Es un auténtico dilema. A menudo lo que sucede es que la enseñanza oficial de la iglesia se proclama, pero nosotros no nos damos por aludidos y seguimos diciendo que todos son acogidos. Llamamos a esto “la solución pastoral”, pero puede interpretarse como algo poco honrado. ¿Debemos proclamar firmemente la moral sexual tradicional distanciando a las personas de Cristo? ¿O más debemos ser más acomodaticio, con el riesgo de renunciar a nuestra visión moral?

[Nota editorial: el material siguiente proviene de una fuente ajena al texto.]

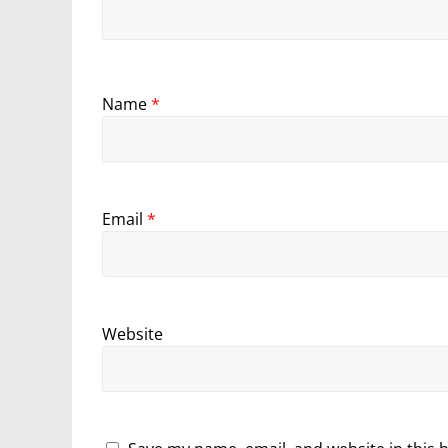
Name
*
Email
*
Website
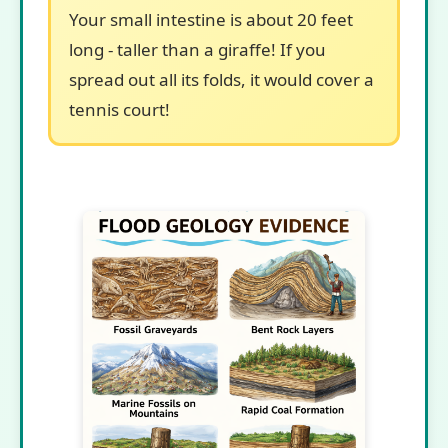
Your small intestine is about 20 feet
long - taller than a giraffe! If you
spread out all its folds, it would cover a
tennis court!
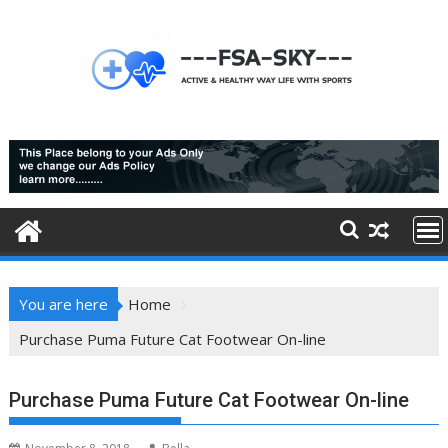
Skip
to
content
You are here
Home
Purchase Puma Future Cat Footwear On-line
Purchase Puma Future Cat Footwear On-line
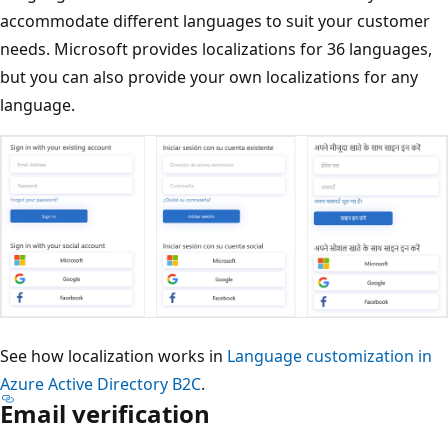
accommodate different languages to suit your customer
needs. Microsoft provides localizations for 36 languages,
but you can also provide your own localizations for any
language.
See how localization works in
Language customization in
Azure Active Directory B2C
.
Email verification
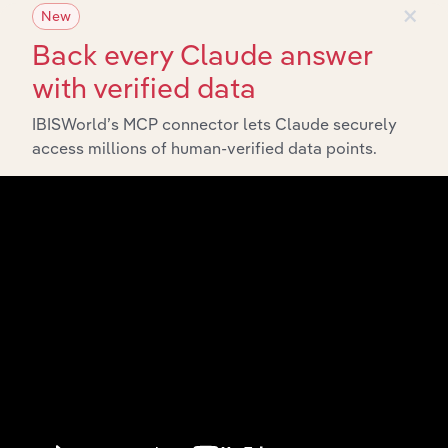
×
New
Back every Claude answer
with verified data
IBISWorld’s MCP connector lets Claude securely
Integrations
access millions of human-verified data points.
Streamline your workflow with IBISWorld’s
intelligence built into your toolkit.
View integrations
Industries related to this
market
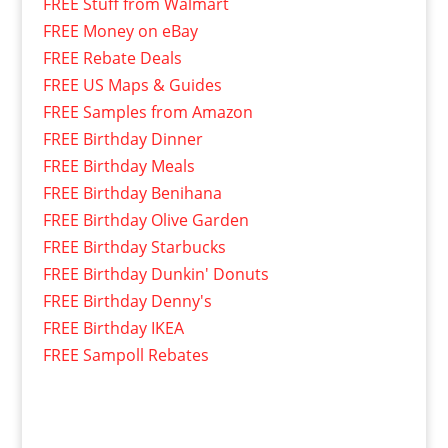
FREE Stuff from Walmart
FREE Money on eBay
FREE Rebate Deals
FREE US Maps & Guides
FREE Samples from Amazon
FREE Birthday Dinner
FREE Birthday Meals
FREE Birthday Benihana
FREE Birthday Olive Garden
FREE Birthday Starbucks
FREE Birthday Dunkin' Donuts
FREE Birthday Denny's
FREE Birthday IKEA
FREE Sampoll Rebates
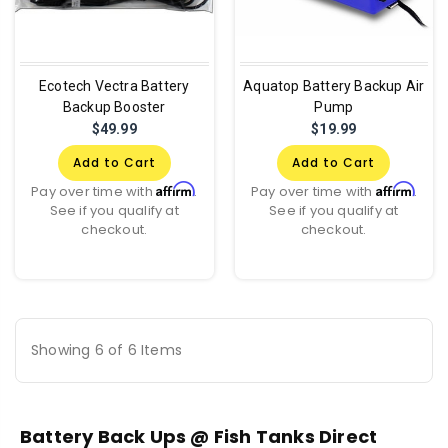
Ecotech Vectra Battery
Aquatop Battery Backup Air
Backup Booster
Pump
$49.99
$19.99
Add to Cart
Add to Cart
Affirm
Affirm
Pay over time with
.
Pay over time with
.
See if you qualify at
See if you qualify at
checkout.
checkout.
Showing 6 of 6 Items
Battery Back Ups @ Fish Tanks Direct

Qué dice el Evangelio acerca del sexo
Yo no lo tengo del todo claro, y éste no es el momento de estudiar el asunto con todo detalle. Pero es un buen ejemplo de cómo de nuevo hay que avanzar yendo más profundo. Debemos cavar hacia abajo hasta que lleguemos al debate fundamental que subyace al desacuerdo superficial. En mi libro, haciendo una vez más publicidad de él, yo sugiero que debemos explorar una comprensión cristiana de nuestra sexualidad. ¿Qué dice el Evangelio acerca del significado más profundo de la sexualidad? Y propongo que podemos hacer esto mirando la Ultima Cena , donde Cristo nos dio su cuerpo: “Esto es mi cuerpo y yo lo doy a vosotros”. Podemos sólo entender nuestra sexualidad a la luz de este auto-don total de Cristo. Así que antes de seguir combatiendo en el nivel de permisividad contra la insistencia en las reglas, tratemos de entender una comprensión eucarística de lo que significa vivir la sexualidad como el don y la aceptación reverente de nuestros cuerpos.
Esto como una simple referencia. Necesitaría una conferencia entera para describir qué significa una comprensión eucarística de la sexualidad. Lo que trato de hacer es mostrar que cuando la conversación se atasca y el diálogo parece imposible, entonces debemos ir a más profundidad, hasta que alcancemos la roca de fondo del Evangelio, y entonces quizá nosotros nos entenderemos uno al otro mejor. No podemos ponernos de acuerdo pero seremos capaces de hablar.
No podemos tolerar por más tiempo la polarización. Daña la vida y la misión de la iglesia. Curar la división requiere de nosotros, ante todo, que entendamos el sufrimiento de católicos que no sienten como nosotros. Debemos entender lo que para ellos es como un hachazo a la raíz, su pérdida de sentirse en la iglesia como en casa. Debemos abrir nuestras mentes y la imaginación a lo que ellos sufren. Y cuando con la conversación parece no estar consiguiéndose nada, entonces necesitamos ir a más profundidad, hasta que alcancemos un nivel donde nuestras penetraciones e intuiciones fundamentales puedan ser conciliables.